__Required action__. Taking the line with "UNGGAH .AVI" as the first and the line with "Přejít na článek" as the last, set down the lines below exactly, pictures excluded.

++++ Extracted information

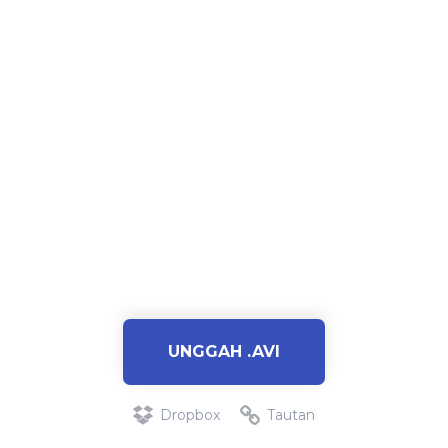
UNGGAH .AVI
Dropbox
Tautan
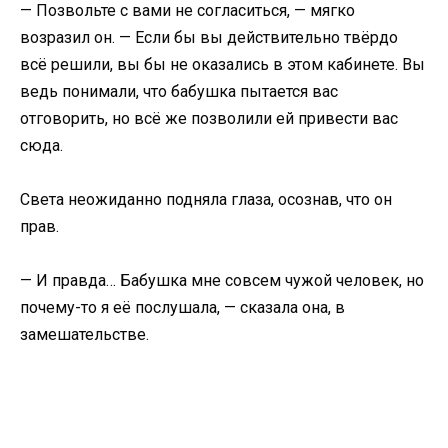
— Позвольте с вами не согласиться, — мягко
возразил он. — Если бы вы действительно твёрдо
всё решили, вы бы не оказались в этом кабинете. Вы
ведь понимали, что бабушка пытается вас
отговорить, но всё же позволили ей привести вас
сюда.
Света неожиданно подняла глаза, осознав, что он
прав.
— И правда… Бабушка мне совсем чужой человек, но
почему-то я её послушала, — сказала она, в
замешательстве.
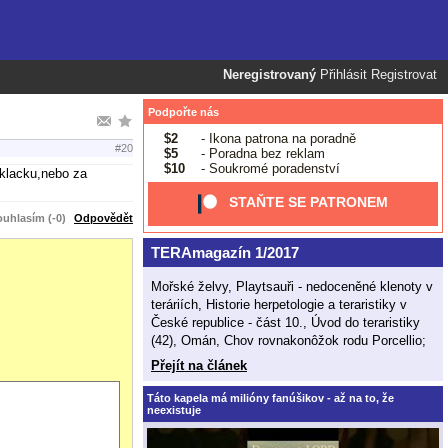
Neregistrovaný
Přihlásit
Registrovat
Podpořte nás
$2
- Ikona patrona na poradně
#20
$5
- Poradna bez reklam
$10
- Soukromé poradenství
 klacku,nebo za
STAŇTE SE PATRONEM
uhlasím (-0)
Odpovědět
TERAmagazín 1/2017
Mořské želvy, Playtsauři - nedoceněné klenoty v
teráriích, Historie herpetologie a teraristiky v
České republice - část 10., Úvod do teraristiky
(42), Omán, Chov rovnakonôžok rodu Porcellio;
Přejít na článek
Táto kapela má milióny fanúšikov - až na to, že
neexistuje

++++++++
++++ Extracted information

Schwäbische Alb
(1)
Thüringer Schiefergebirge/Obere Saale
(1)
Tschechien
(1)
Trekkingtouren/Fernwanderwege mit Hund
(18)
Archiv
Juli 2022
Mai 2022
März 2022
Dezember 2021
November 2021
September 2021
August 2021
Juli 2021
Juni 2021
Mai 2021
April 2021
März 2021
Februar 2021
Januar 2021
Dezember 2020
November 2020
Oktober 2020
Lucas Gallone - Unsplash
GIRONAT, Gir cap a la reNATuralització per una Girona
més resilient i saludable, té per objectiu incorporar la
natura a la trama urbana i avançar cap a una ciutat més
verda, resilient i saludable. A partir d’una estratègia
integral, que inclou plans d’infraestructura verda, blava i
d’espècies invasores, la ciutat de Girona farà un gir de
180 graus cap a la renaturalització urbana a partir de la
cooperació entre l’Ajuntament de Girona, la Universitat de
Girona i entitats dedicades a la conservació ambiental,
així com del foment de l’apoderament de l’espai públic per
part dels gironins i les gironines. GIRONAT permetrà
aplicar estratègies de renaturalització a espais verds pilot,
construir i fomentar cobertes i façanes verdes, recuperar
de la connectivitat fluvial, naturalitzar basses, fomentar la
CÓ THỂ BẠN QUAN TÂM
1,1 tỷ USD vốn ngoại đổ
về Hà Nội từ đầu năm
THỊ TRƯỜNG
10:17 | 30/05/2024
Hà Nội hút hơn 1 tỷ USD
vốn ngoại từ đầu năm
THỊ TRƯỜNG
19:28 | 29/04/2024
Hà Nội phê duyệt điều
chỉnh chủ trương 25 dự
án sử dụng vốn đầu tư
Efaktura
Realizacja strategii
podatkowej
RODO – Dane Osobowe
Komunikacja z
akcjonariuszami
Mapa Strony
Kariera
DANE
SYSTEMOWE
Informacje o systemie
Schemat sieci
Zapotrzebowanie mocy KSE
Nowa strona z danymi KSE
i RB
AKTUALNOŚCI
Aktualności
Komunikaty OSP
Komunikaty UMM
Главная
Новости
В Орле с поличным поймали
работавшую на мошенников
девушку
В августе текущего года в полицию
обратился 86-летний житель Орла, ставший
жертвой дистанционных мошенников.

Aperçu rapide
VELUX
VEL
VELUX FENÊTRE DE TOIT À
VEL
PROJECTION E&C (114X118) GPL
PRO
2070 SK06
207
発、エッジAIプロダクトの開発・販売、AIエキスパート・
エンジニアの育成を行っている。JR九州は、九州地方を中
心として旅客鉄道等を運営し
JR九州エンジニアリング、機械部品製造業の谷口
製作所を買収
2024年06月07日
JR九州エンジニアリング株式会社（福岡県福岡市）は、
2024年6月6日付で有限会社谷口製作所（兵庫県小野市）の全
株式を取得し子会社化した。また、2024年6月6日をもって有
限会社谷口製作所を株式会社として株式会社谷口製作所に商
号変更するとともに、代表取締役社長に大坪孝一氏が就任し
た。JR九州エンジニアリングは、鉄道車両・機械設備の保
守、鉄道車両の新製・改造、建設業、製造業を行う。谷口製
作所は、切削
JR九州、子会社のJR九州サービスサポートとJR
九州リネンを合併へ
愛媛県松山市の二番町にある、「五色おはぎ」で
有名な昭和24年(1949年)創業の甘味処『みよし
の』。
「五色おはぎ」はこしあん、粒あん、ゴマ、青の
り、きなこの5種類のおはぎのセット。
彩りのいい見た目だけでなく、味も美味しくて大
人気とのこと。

++++++++

__Task answer__.
UNGGAH .AVI
Dropbox
Tautan
— Позвольте с вами не согласиться, — мягко
возразил он. — Если бы вы действительно твёрдо
всё решили, вы бы не оказались в этом кабинете. Вы
ведь понимали, что бабушка пытается вас
отговорить, но всё же позволили ей привести вас
сюда.
Света неожиданно подняла глаза, осознав, что он
прав.
— И правда… Бабушка мне совсем чужой человек, но
почему-то я её послушала, — сказала она, в
замешательстве.
Neregistrovaný
Přihlásit
Registrovat
Podpořte nás
$2
- Ikona patrona na poradně
#20
$5
- Poradna bez reklam
$10
- Soukromé poradenství
 klacku,nebo za
STAŇTE SE PATRONEM
uhlasím (-0)
Odpovědět
TERAmagazín 1/2017
Mořské želvy, Playtsauři - nedoceněné klenoty v
teráriích, Historie herpetologie a teraristiky v
České republice - část 10., Úvod do teraristiky
(42), Omán, Chov rovnakonôžok rodu Porcellio;
Přejít na článek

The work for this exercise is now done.